### EXERCISE REQUIREMENTS:
Among the entries below, only the lines from the one with "Free Online Productivity Tools" through the one with "Sagar Maher" are to be retyped, exactly and without pictures.

### THE DATA:

::::::::

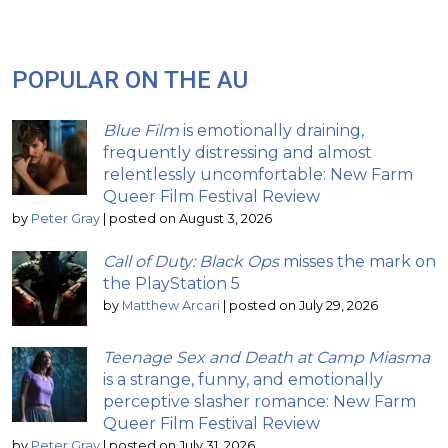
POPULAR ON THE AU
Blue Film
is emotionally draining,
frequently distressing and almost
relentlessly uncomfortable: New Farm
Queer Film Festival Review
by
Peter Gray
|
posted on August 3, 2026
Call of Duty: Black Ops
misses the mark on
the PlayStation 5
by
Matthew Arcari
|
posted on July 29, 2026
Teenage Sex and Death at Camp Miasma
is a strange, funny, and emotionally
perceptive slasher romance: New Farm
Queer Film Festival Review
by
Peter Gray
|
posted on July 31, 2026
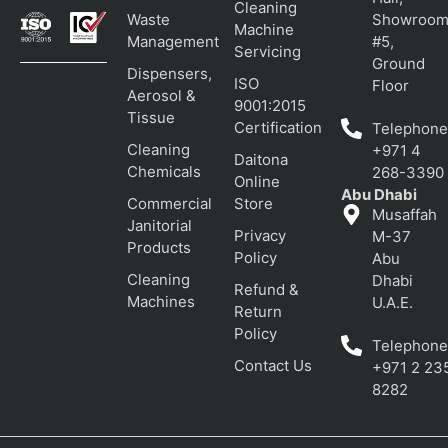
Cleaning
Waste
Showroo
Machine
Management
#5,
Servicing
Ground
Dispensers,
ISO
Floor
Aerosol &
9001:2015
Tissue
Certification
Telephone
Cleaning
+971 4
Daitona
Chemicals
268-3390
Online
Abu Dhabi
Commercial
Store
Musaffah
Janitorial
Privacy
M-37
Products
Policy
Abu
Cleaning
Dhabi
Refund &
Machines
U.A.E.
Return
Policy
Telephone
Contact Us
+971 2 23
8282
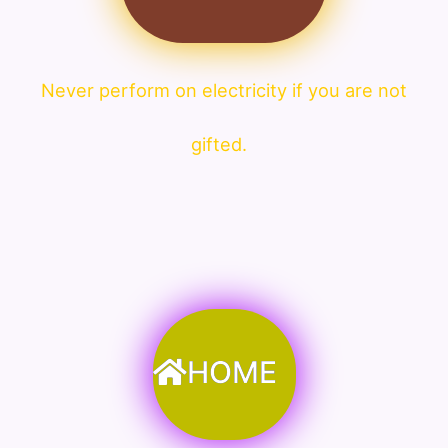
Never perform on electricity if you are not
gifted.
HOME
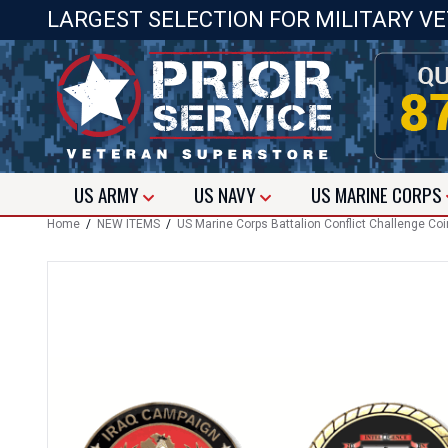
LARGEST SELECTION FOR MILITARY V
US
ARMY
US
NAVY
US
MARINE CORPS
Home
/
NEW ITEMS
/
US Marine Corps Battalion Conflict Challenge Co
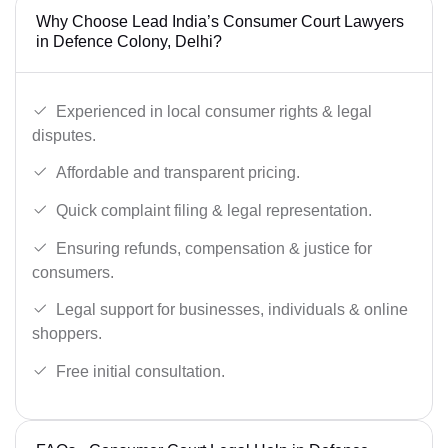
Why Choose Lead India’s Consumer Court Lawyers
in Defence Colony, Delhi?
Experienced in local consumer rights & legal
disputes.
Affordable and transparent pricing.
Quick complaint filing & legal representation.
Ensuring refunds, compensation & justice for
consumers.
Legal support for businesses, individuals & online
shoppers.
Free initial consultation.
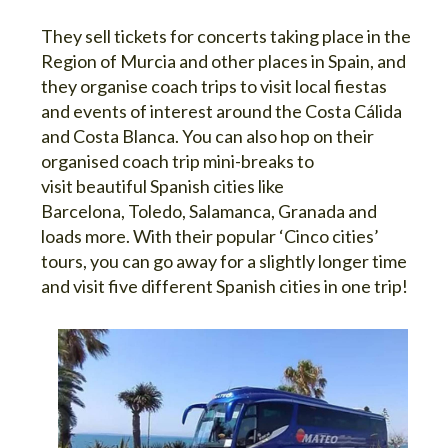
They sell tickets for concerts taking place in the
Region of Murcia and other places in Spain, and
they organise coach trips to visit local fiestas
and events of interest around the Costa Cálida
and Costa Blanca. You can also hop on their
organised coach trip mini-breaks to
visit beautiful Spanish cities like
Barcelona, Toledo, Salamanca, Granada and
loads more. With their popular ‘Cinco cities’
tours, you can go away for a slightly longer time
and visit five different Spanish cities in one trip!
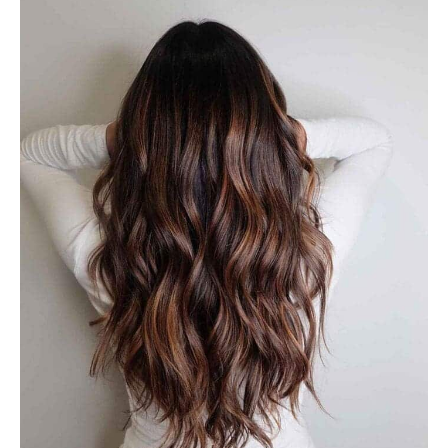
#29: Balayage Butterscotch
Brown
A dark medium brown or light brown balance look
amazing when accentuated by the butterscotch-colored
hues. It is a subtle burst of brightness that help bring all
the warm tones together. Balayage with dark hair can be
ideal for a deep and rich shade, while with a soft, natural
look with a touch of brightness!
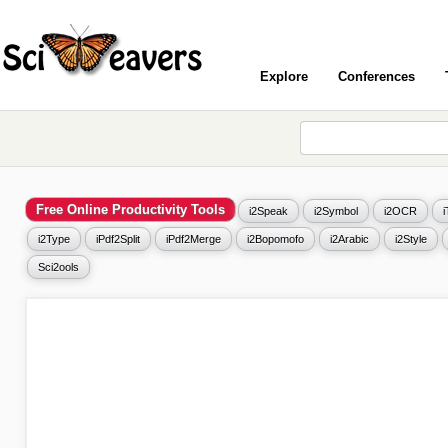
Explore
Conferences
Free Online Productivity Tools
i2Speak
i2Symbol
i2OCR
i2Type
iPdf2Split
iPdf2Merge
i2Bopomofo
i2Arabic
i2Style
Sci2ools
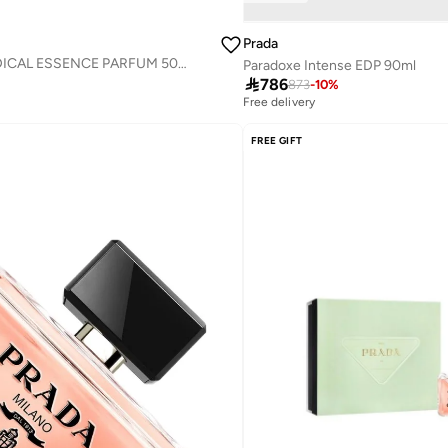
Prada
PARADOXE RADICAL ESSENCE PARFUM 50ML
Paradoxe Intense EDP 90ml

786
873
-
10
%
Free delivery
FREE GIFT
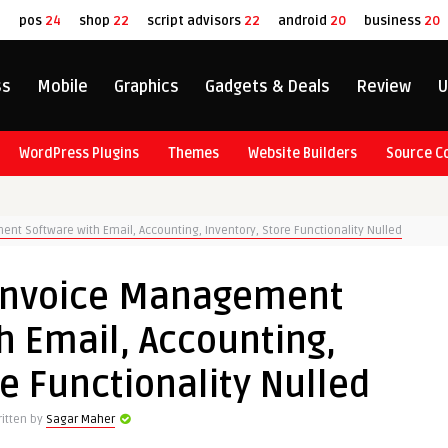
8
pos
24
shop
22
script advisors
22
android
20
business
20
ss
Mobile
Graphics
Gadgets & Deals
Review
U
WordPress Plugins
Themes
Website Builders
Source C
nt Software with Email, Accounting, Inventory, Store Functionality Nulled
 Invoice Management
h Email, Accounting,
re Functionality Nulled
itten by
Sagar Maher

::::::::

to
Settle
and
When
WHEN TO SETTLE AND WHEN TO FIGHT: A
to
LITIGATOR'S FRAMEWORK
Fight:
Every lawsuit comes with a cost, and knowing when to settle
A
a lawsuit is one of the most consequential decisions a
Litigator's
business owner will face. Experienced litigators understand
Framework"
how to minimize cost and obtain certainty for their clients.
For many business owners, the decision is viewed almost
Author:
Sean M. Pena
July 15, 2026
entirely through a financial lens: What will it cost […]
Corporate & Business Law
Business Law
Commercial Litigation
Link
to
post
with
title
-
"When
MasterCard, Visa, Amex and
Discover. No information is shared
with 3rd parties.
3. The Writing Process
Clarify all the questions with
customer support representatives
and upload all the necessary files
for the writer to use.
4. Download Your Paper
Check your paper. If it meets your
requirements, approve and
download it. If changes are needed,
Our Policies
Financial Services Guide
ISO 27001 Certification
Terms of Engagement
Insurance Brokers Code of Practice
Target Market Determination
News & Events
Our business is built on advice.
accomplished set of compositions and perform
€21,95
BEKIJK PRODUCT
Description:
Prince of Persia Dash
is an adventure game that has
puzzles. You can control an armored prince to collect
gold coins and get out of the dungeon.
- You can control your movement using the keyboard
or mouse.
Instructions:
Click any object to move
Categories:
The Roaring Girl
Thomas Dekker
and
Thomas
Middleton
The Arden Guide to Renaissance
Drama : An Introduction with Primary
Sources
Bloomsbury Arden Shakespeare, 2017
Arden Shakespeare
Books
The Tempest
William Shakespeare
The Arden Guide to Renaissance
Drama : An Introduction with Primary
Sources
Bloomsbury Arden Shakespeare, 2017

::::::::

### TASK RESPONSE:
Free Online Productivity Tools
i2Speak
i2Symbol
i2OCR
i2Type
iPdf2Split
iPdf2Merge
i2Bopomofo
i2Arabic
i2Style
Sci2ools
Prada
PARADOXE RADICAL ESSENCE PARFUM 50ML
Paradoxe Intense EDP 90ml

786
873
-
10
%
Free delivery
FREE GIFT
8
pos
24
shop
22
script advisors
22
android
20
business
20
ss
Mobile
Graphics
Gadgets & Deals
Review
U
WordPress Plugins
Themes
Website Builders
Source C
nt Software with Email, Accounting, Inventory, Store Functionality Nulled
 Invoice Management
h Email, Accounting,
re Functionality Nulled
itten by
Sagar Maher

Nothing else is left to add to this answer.